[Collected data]
————————
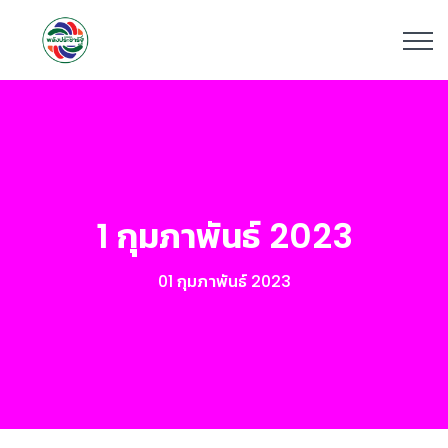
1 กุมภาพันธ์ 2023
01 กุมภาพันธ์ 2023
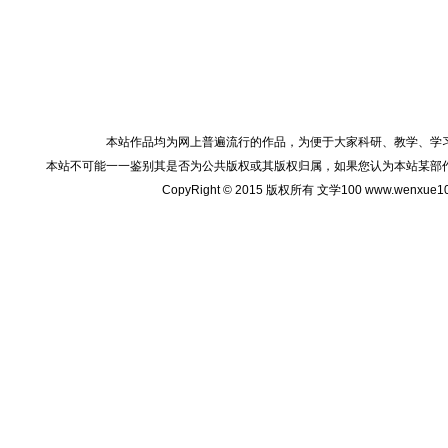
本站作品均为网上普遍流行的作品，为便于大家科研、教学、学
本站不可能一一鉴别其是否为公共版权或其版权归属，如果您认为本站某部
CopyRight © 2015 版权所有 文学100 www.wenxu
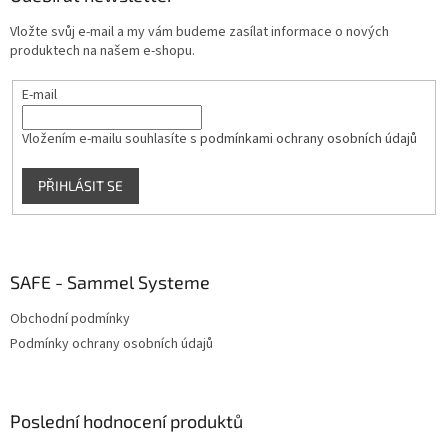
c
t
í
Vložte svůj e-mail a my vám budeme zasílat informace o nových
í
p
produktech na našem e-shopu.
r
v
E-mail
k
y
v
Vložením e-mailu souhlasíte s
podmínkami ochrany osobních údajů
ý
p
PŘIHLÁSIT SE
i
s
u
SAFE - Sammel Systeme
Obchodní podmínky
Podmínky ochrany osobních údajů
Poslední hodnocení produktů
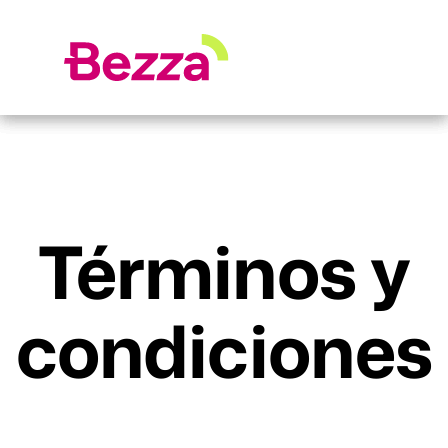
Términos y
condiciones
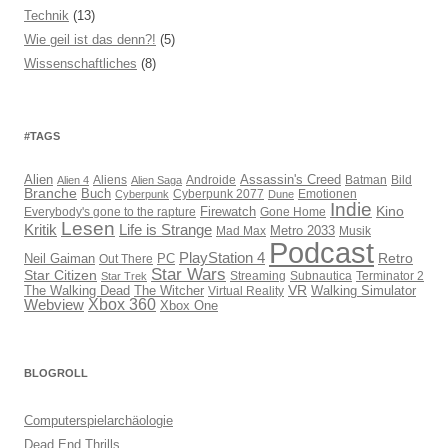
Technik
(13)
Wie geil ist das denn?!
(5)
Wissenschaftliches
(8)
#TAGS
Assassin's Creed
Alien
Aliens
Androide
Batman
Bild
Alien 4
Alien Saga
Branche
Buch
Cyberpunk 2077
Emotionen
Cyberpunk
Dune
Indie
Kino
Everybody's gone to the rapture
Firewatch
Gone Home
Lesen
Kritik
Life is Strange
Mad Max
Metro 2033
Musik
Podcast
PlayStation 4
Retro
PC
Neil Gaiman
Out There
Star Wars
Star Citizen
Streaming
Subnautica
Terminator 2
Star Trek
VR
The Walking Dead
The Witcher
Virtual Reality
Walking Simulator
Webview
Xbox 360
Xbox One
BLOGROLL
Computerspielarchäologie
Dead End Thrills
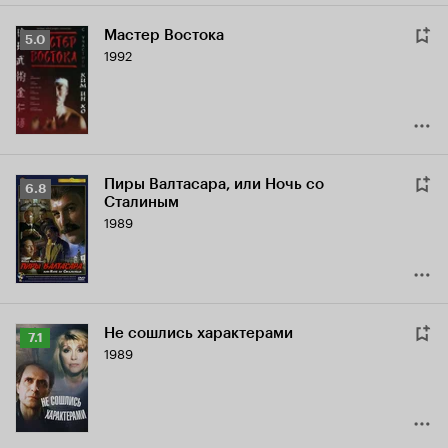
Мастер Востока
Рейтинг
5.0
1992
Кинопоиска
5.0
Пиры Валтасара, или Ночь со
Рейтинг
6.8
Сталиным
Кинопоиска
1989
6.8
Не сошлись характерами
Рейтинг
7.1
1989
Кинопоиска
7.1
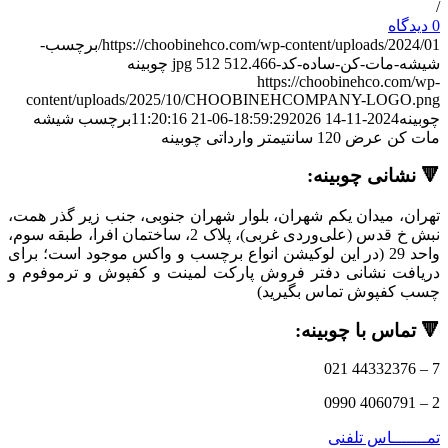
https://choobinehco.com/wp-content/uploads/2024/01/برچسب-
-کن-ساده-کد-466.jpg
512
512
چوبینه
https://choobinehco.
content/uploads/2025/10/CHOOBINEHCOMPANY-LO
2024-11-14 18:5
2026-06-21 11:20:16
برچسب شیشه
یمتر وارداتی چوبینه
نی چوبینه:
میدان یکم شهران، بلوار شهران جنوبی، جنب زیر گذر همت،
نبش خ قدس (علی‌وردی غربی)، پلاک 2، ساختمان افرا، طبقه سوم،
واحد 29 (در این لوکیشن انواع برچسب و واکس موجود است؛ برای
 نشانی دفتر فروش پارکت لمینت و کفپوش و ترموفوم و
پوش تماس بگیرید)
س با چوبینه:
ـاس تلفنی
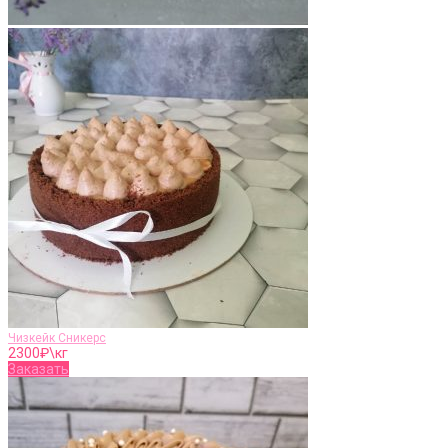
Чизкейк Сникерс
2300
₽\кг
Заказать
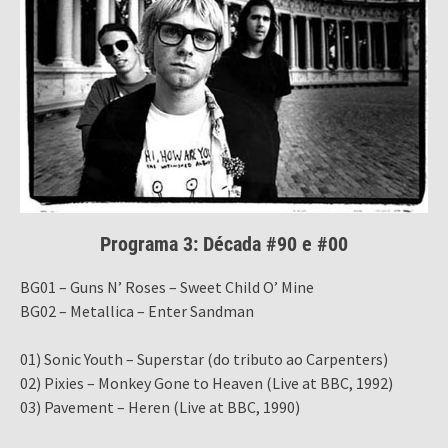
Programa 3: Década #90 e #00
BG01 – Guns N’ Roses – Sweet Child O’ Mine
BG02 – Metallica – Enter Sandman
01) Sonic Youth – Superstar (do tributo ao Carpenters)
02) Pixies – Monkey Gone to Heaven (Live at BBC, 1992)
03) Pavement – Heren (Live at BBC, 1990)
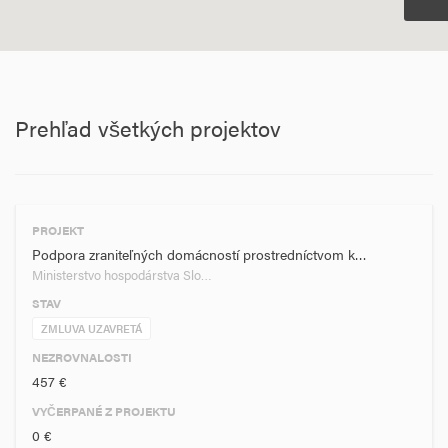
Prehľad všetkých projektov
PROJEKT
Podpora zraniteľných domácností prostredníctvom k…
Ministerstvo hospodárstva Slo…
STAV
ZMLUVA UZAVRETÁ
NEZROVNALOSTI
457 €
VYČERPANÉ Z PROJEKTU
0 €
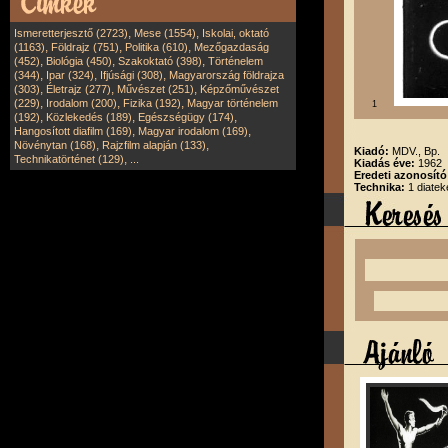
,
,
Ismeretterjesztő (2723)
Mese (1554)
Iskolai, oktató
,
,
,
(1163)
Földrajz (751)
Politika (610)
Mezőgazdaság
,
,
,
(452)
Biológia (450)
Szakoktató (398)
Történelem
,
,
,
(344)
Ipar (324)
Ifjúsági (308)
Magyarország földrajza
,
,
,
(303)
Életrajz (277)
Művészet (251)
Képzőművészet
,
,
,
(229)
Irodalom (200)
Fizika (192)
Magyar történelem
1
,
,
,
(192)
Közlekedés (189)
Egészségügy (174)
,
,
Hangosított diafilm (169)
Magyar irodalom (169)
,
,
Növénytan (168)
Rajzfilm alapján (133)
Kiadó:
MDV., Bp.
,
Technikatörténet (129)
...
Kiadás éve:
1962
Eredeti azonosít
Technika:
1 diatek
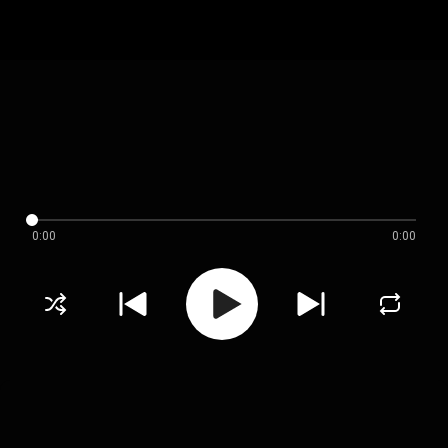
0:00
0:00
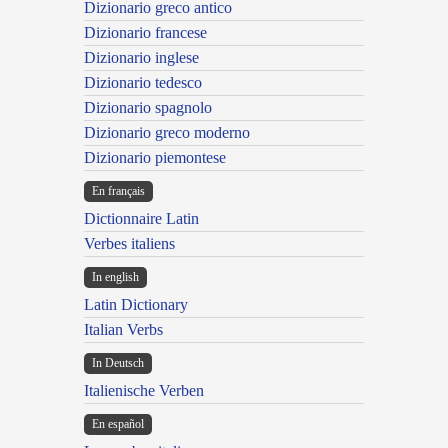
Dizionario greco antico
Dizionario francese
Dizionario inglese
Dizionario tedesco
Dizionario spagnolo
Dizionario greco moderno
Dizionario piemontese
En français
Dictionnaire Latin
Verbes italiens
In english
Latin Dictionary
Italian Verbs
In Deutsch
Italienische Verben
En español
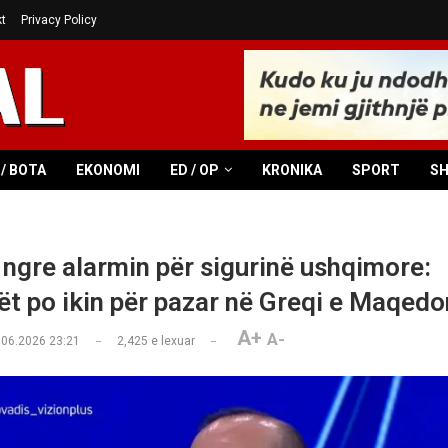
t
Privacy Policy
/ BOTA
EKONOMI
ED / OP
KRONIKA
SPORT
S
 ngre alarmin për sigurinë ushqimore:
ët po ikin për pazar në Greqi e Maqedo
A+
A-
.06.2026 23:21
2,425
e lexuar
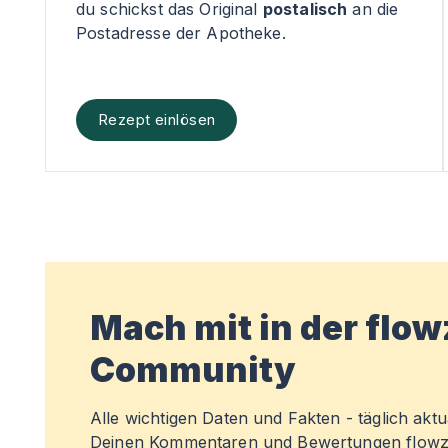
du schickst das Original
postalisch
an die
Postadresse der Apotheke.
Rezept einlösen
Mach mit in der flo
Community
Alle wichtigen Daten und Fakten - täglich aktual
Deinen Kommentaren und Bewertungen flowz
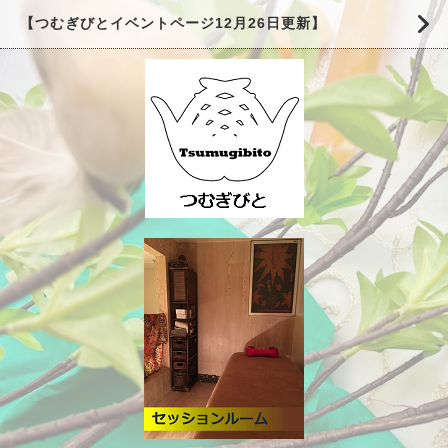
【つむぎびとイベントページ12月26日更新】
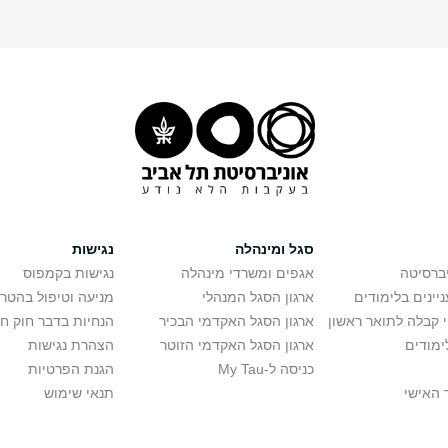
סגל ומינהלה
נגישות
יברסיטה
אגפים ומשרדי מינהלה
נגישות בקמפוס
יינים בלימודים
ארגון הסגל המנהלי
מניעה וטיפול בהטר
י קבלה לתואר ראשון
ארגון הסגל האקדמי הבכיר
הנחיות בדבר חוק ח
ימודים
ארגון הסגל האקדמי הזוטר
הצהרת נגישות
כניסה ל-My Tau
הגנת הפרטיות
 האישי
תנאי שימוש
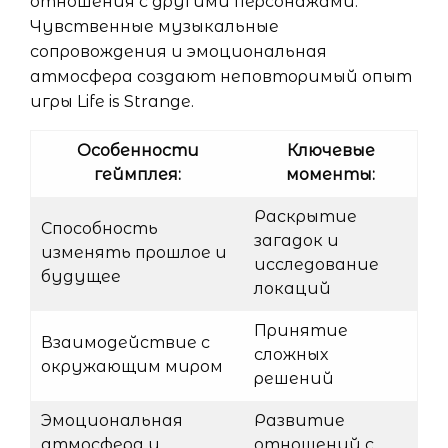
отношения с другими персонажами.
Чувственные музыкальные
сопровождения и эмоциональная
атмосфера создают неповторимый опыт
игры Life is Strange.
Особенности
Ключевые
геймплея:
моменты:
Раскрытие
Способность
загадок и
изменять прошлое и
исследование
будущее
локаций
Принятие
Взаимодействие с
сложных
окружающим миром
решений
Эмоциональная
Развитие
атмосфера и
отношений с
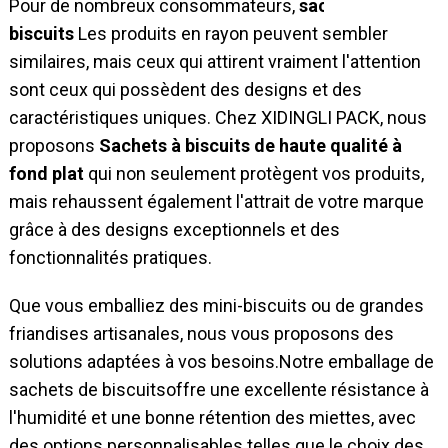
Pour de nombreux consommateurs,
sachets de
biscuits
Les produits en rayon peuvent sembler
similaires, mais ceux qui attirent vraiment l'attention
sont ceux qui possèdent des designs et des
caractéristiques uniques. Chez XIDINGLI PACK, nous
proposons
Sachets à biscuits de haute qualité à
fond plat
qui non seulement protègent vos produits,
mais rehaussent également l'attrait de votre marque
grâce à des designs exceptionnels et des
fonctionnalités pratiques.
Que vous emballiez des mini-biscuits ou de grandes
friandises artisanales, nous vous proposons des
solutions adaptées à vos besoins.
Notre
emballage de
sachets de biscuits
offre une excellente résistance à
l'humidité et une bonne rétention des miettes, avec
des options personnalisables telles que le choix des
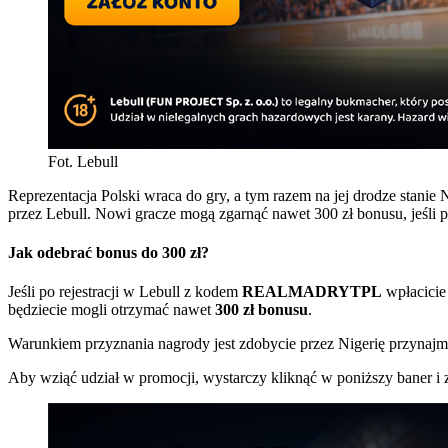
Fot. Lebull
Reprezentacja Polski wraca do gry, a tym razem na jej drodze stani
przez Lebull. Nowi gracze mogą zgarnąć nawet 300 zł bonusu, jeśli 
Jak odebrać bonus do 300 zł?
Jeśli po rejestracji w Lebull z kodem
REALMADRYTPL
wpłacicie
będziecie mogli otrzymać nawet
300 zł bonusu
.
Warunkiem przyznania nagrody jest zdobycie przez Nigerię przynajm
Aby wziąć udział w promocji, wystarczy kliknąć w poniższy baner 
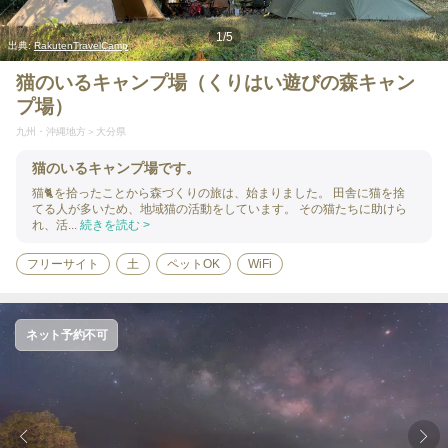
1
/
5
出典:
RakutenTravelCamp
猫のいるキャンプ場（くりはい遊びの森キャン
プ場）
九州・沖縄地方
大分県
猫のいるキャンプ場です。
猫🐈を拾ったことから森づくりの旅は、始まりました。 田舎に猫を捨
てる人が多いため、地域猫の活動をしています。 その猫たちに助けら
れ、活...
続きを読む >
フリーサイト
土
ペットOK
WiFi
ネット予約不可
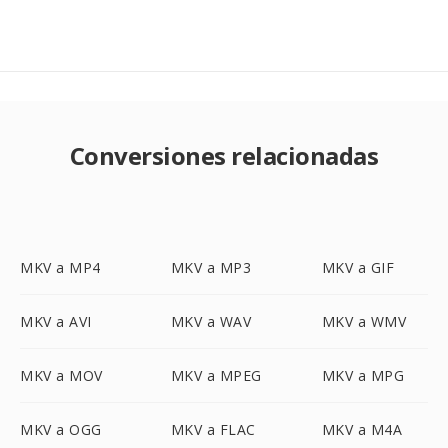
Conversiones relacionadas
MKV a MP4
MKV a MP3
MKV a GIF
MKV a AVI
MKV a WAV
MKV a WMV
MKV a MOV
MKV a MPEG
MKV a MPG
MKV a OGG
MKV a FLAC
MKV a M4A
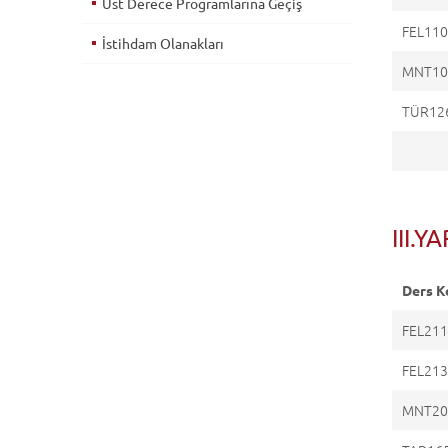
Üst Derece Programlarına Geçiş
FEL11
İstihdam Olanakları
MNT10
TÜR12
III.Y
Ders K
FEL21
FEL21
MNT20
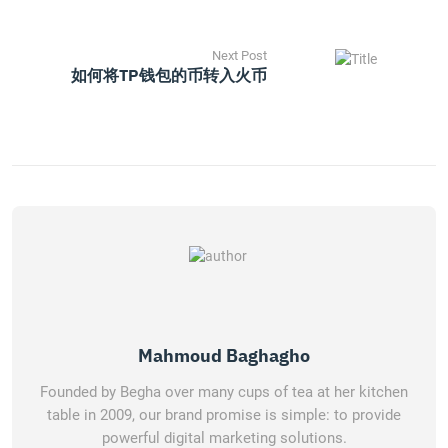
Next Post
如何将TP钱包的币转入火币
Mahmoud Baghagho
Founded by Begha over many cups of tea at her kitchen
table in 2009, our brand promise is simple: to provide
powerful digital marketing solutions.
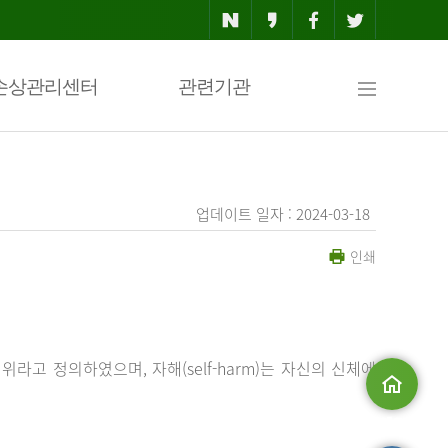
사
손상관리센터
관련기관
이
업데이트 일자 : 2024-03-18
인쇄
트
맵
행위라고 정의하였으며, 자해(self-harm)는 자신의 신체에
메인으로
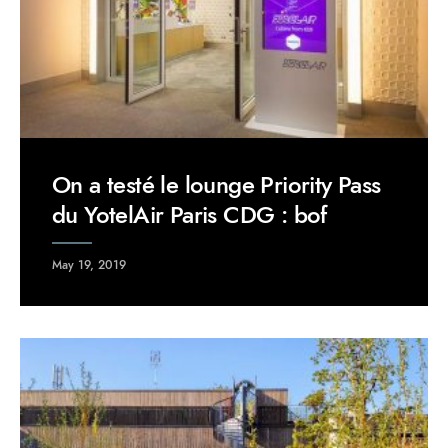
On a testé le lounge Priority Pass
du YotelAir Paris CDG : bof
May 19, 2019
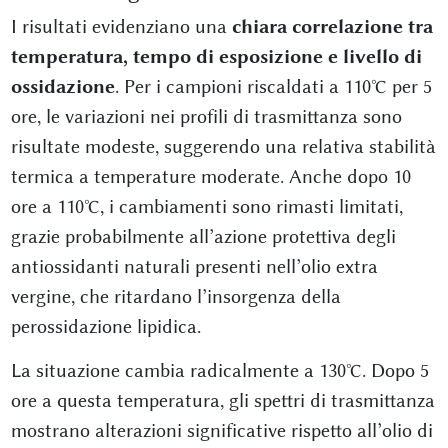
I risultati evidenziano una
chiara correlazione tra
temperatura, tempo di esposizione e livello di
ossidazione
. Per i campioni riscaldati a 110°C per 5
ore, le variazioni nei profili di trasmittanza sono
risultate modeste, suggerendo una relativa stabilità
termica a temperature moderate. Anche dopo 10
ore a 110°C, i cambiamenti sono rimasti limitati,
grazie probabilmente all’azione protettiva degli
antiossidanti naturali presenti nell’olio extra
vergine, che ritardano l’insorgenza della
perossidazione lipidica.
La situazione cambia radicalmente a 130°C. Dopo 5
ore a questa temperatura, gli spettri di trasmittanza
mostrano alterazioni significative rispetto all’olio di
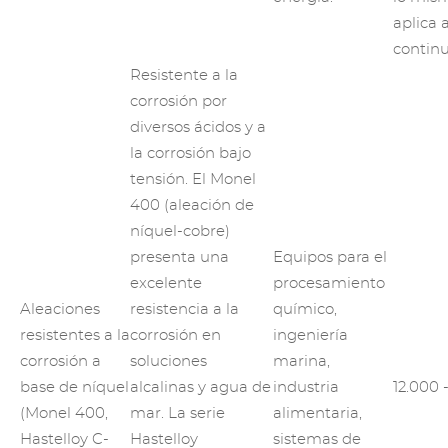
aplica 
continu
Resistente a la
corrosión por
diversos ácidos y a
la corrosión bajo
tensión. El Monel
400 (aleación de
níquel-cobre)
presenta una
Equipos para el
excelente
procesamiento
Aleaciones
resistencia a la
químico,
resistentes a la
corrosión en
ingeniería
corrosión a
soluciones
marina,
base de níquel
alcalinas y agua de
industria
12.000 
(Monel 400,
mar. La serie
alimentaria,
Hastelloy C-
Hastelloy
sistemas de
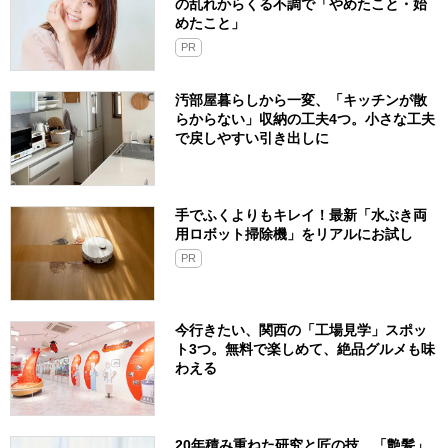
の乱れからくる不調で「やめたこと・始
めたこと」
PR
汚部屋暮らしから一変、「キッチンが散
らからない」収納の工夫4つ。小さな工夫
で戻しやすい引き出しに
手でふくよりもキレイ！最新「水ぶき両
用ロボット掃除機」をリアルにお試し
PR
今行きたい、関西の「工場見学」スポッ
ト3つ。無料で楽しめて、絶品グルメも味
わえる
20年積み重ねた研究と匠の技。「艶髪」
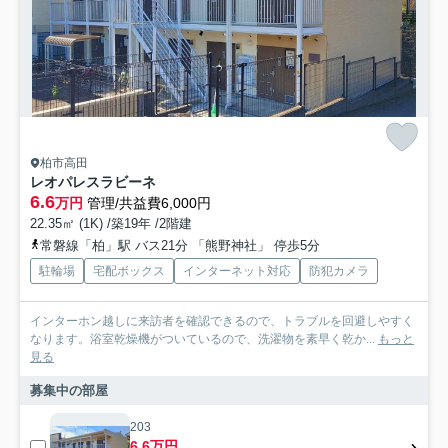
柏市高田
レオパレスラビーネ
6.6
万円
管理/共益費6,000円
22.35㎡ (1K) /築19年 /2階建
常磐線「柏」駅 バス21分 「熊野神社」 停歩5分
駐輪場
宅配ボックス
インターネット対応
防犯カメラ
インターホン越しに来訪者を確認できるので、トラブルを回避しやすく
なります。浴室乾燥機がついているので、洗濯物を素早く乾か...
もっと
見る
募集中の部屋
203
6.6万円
————————
**What you are asked to do**
Filter the records above, keeping each line that contains the word "Lebull".

**Exercise answer**
Fot. Lebull
przez Lebull. Nowi gracze mogą zgarnąć nawet 300 zł bonusu, jeśli 
Jeśli po rejestracji w Lebull z kodem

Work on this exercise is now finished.